Roamarr uses Playwright for browser-level tests that exercise the real UI. The
test:e2e script resets the local dev container (compose.local.yml on port
3002), creates an admin account, and runs the specs in tests/e2e/. Install
Chromium first with npm run test:e2e:install, then run the suite with
npm run test:e2e.
After the first setup flow, use Settings for:
- Instance name, public registration, and admin controls.
- SMTP delivery, signed webhooks, and per-user notification channels.
- Fare provider accounts and connection tests.
- Backups, restores, scheduled jobs, audit logs, health information, database maintenance, and demo data.
- About, project license, third-party package credits, and runtime component acknowledgements.
Use Profile for:
- Password changes, email changes, and active session management.
- Visited Countries and U.S. States, with visit-date editing and quick country/state list toggles.
- Security settings: TOTP authenticator setup, backup codes, and WebAuthn passkey management.
- Calendar feed token management.
- Per-user theme selection, including High Contrast.
- OAuth client management (for users creating connected clients).
Roamarr is a SvelteKit 2 app using Svelte 5, TypeScript ES modules,
@sveltejs/adapter-node, Tailwind CSS v4, MongrelDB (via MongrelDB Kit), Luxon,
Nodemailer, MapLibre GL JS, and Vitest.
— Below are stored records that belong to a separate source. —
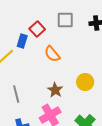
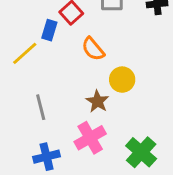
yellow circle: (85, 82) -> (122, 80), moved

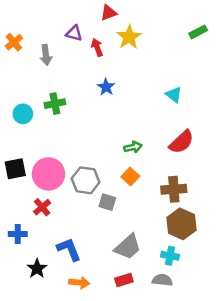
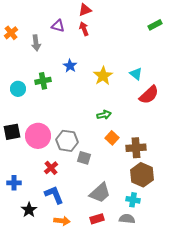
yellow star: (129, 37) -> (103, 76), moved
red arrow: (97, 47) -> (84, 29), moved
blue star: (106, 87) -> (70, 66), moved
red semicircle: (181, 142) -> (149, 95), moved
orange square: (130, 176) -> (112, 138), moved
red cross: (42, 207) -> (51, 168), moved

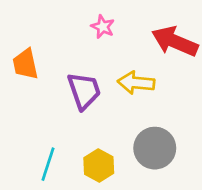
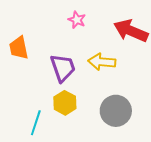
yellow hexagon: (99, 165) -> (65, 103), moved

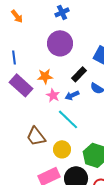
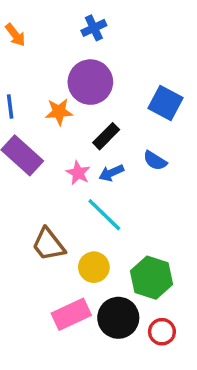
black rectangle: (79, 74) -> (106, 136), moved
orange star: (45, 76) -> (59, 112), moved

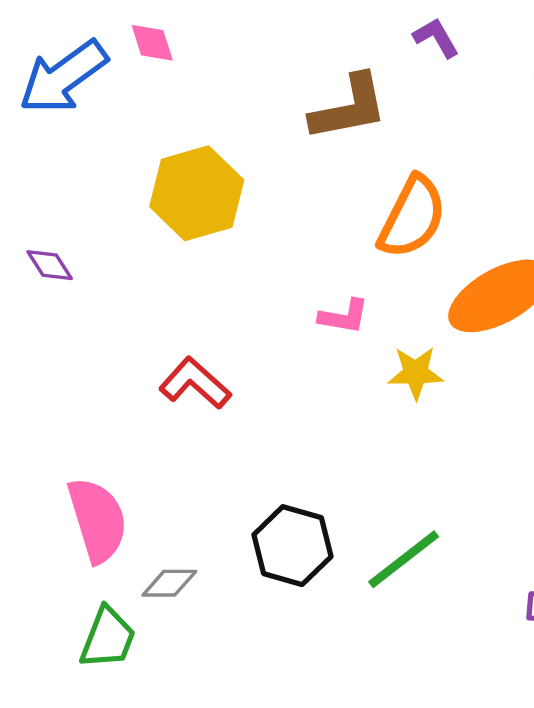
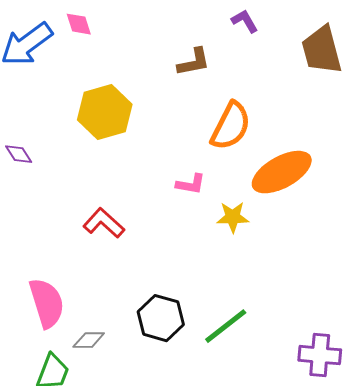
brown L-shape: (349, 108) -> (194, 62), size x0.7

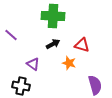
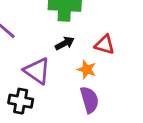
purple triangle: (33, 64) -> (37, 71), size x1.5
purple semicircle: (95, 85) -> (89, 100), moved

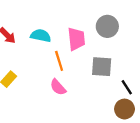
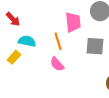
cyan semicircle: (41, 36) -> (27, 41), moved

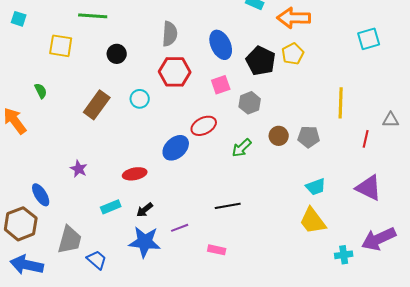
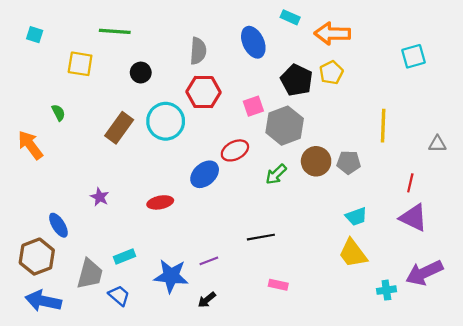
blue ellipse: (221, 45) -> (253, 42), moved
cyan circle: (140, 99) -> (166, 121), size x1.8
gray hexagon: (250, 103) -> (285, 126), size x1.6
brown circle: (279, 136) -> (316, 161), size x1.4
red line: (366, 139) -> (410, 183), moved
cyan rectangle: (111, 207) -> (124, 257), moved
black arrow: (145, 210) -> (207, 300), moved
pink rectangle: (217, 250) -> (278, 285), moved

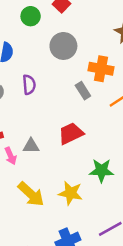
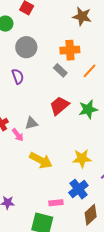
gray circle: (63, 46) -> (26, 47), moved
green star: (101, 171) -> (88, 109), moved
yellow star: (70, 193) -> (82, 158), moved

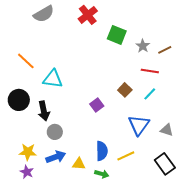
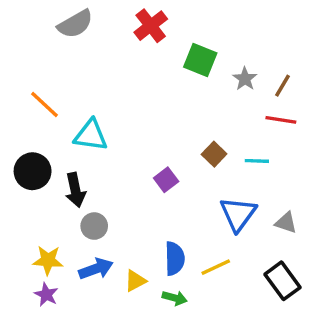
brown line: (165, 50) -> (283, 86), turned -32
red line: (150, 71) -> (281, 120), moved
cyan line: (150, 94) -> (257, 161), turned 48
yellow triangle: (79, 164) -> (135, 281), turned -32

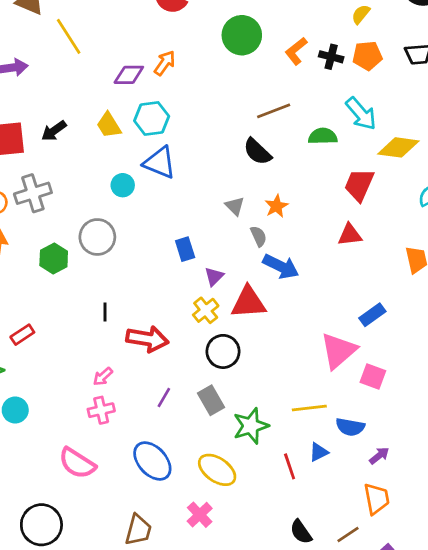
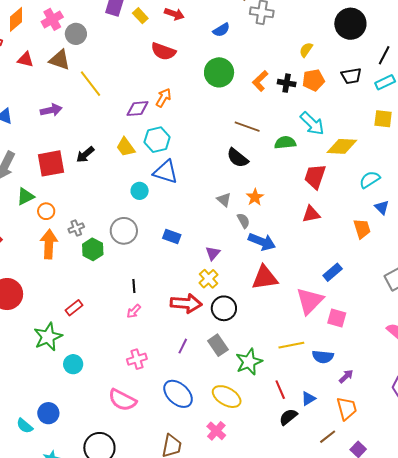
brown line: (274, 111) -> (247, 127), turned 45
gray cross: (33, 193) -> (76, 228), moved, size x0.6
blue rectangle: (185, 249) -> (172, 237), moved, turned -48
red triangle: (248, 302) -> (265, 278), moved
red arrow: (147, 339) -> (186, 303), moved
pink arrow: (103, 377) -> (134, 311), moved
blue triangle: (319, 452) -> (308, 399), moved
black semicircle: (301, 532) -> (288, 417), moved, turned 90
Recent additions include WebAuthn
(@simplewebauthn/*), TOTP (otpauth, qrcode), MCP/AI access
(@modelcontextprotocol/sdk), 3D globe rendering (three), and tar streaming
(tar-fs).
Startup imports src/hooks.server.ts, requires ROAMARR_SECRET, applies
migrations, ensures default settings and benefit templates exist, then starts a
guarded in-process scheduler. The scheduler runs reminders, fare checks,
expired-session cleanup, and run pruning without duplicate starts or
overlapping ticks.
Routes stay thin. Server-side business logic lives under src/lib/server/.
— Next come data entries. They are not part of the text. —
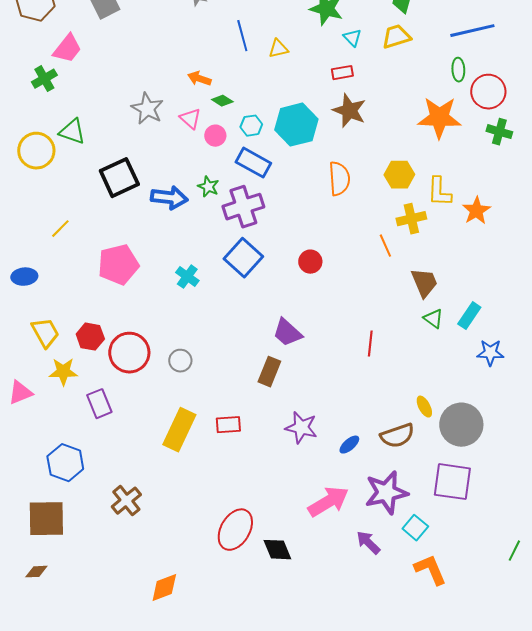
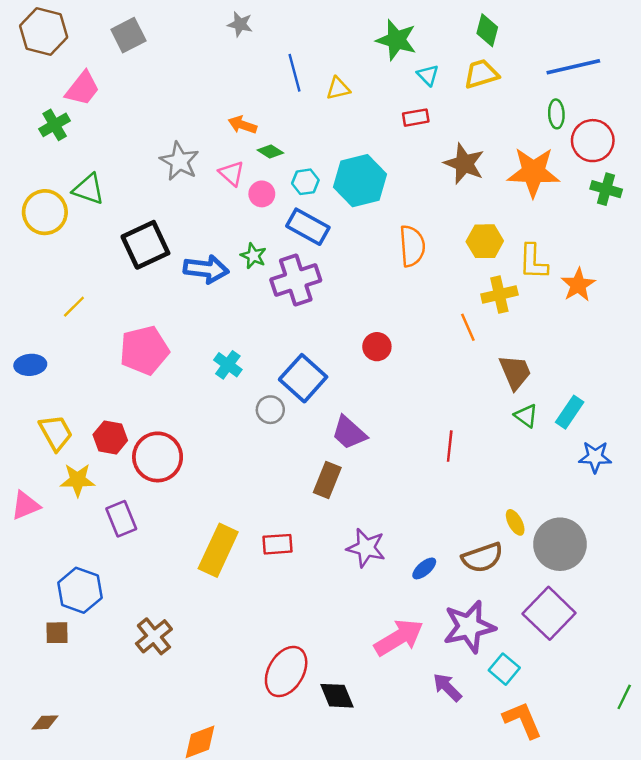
brown star: (349, 111) -> (464, 164), moved
blue square: (243, 258) -> (303, 378), moved
gray circle: (180, 361) -> (270, 410), moved
purple square: (452, 482) -> (549, 613), turned 36
brown square: (46, 519) -> (57, 633), moved, size x0.5

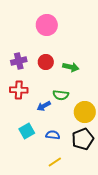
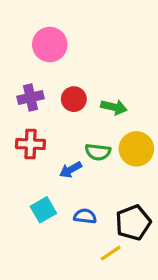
pink circle: (47, 25) -> (50, 45), moved
yellow circle: (85, 112) -> (136, 149), moved
yellow line: (55, 162) -> (111, 253), moved

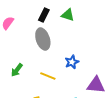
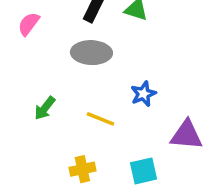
gray ellipse: (43, 39) -> (91, 53), turned -70

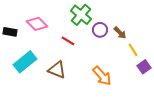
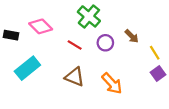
purple circle: (100, 30) -> (105, 43), moved
yellow line: (133, 50) -> (155, 53), moved
brown triangle: (57, 70) -> (75, 77), moved

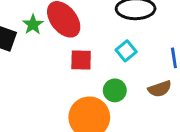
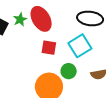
cyan square: (126, 51) -> (80, 46), size x1.6

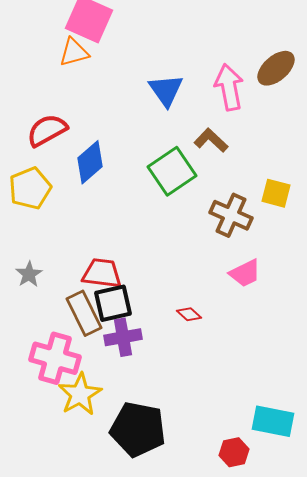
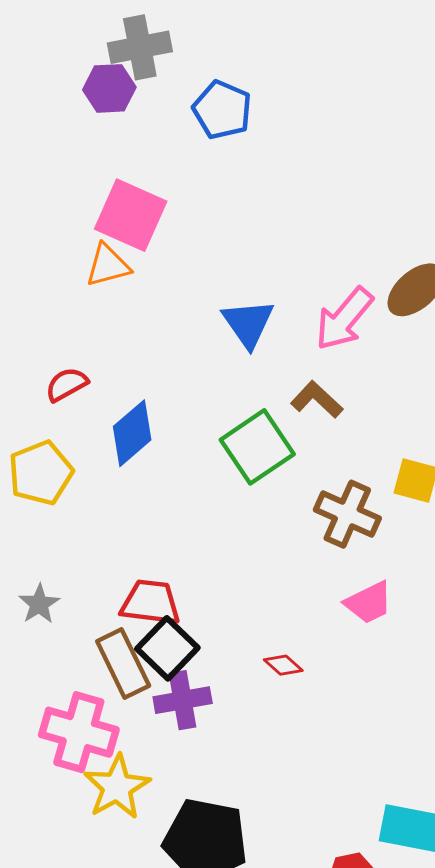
pink arrow: (229, 87) -> (344, 319), turned -129
red semicircle: (47, 130) -> (67, 384), size x0.7
black square: (113, 303) -> (167, 648), turned -33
Authorization is centralized in sharing and ownership helpers, while public
share and calendar-feed routes expose only a reduced viewer projection.
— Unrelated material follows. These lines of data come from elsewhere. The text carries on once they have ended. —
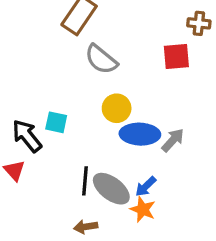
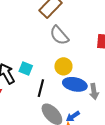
gray arrow: (173, 140) -> (94, 91), turned 119
black line: (85, 181) -> (41, 88), moved

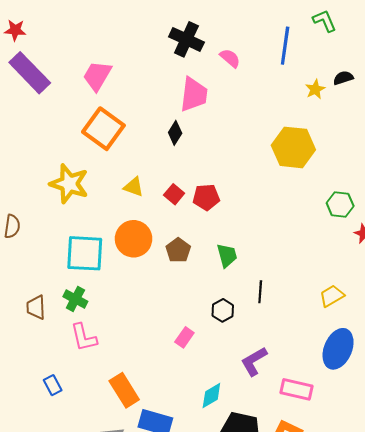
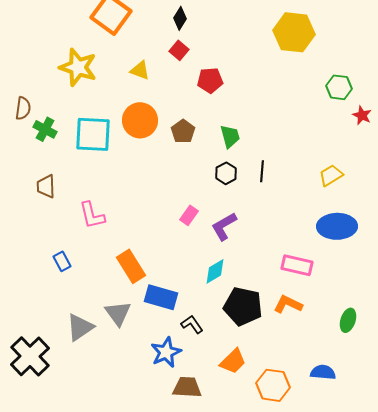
red square: (174, 194) -> (179, 50), moved
green cross: (75, 299) -> (45, 129), moved
black hexagon: (223, 310) -> (226, 173), moved
blue ellipse: (338, 349) -> (337, 226), turned 66
purple L-shape: (254, 361) -> (224, 226), moved

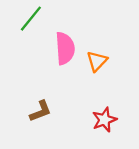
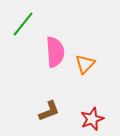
brown L-shape: (40, 111) -> (49, 111), moved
The main app shell lives in src/routes/+layout.svelte and
src/routes/+layout.server.ts. Shared components, icons, themes, labels, and
formatting helpers live under src/lib/. Database schema and migrations live
under src/lib/server/db/. Map rendering uses MapLibre GL JS
with configurable raster tile providers; city data is imported from GeoNames
cities1000.zip.
Contributions are welcome through the standard fork-and-pull-request workflow. Start with CONTRIBUTING.md, which covers local setup, coding standards, tests, documentation expectations, dependency policy, and pull request requirements.
The short version:
git clone https://github.com/<you>/Roamarr.git
cd Roamarr
git checkout -b fix-or-feature-name
npm ci
npm run check
npm test
npm run buildBefore opening a pull request, include focused tests for behavior changes,
update relevant docs, and run npm run credits:generate after dependency
changes so Credits/Acknowledgements and Third-party Licenses match
package-lock.json.
- docs/README.md - user documentation index
- CONTRIBUTING.md - contribution guidelines
- docs/SECURITY.md - security policy and disclosure process
- LICENSE - GPL-3.0-only license text
- static/manifest.json - PWA manifest
Roamarr is licensed under GPL-3.0-only. See LICENSE for the full license text, CONTRIBUTING.md for contribution guidelines, and docs/SECURITY.md for the security disclosure policy.